8. Changchengopterus pani (CYGB-0036) was considered a young juvenile by Sullivan et al. but it nests with other small pterosaurs, like the BSP 1994 specimen of Eudimorphodon at the base of all higher single cusp tooth pterosaurs. The referred specimen is a wukongopterid, as Wang (2010) erroneously suggested for the holotype. Sullivan et al. considered the phylogenetic position of these two specimens uncertain.
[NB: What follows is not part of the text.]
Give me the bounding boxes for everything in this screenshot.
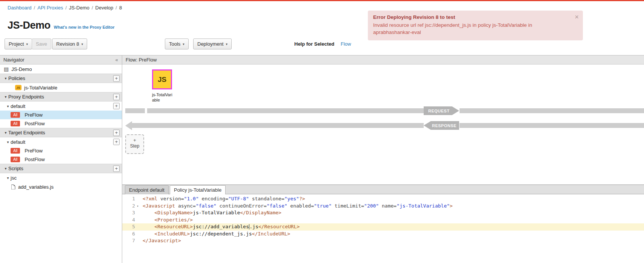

They considered the holotype “one of the smallest pterosaurs specimens known” and considered it a juvenile due to its unfused scapulocoracoid, not realizing that this trait is phylogenetic in distribution, not ontogenetic.

9. Darwinopterus, Wukongopterus, Kunpengopterus, Archaeoistiodactylus are here all lumped together because they all form a clade, the Wukongopteridae, that left no descendants, but developed a long pterodactyloid rostrum and neck by convergence. Unfortunatelly Sullivan et al. followed Lü et al. in supporting their analysis that placed Darwinopterus at a transitional node from long tail rhamphs to short tail pterodcs. Of course the lack of resolution at this node was massive, with no single genus preceding or succeeding Darwinopterus. Nor did Lü et al include the actual transitional taxa, the tiny pterosaurs, which they considered juveniles unworthy or potentially disruptive of analysis. A more inclusive analysis can be seen here. To the credit of Sullivan et al. followed Martill and Etches (2013) and the pterosaurheresies and reptile evolution to break with the original nesting of Archaeoistiodactylus with the ornithocheirid Istiodactylus to suggest (without phylogenetic analysis) that it nested with wukongopterids.

References
Martill DM and Etches S2013. A new monofenestratan pterosaur from the Kimmeridge Clay Formation (Upper Jurassic, Kimmeridgian) of Dorset, England. Acta Palaeontologica Polonica 58 (2): 285–294. doi:10.4202/app.2011.0071.
Sullivan C, Wang Y, Hone DEW, Wanga Y, Xu X and Zhang F 2014. The vertebrates of the Jurassic Daohugou Biota of northeastern China. Journal of Vertebrate Paleontology 34(2):243-280.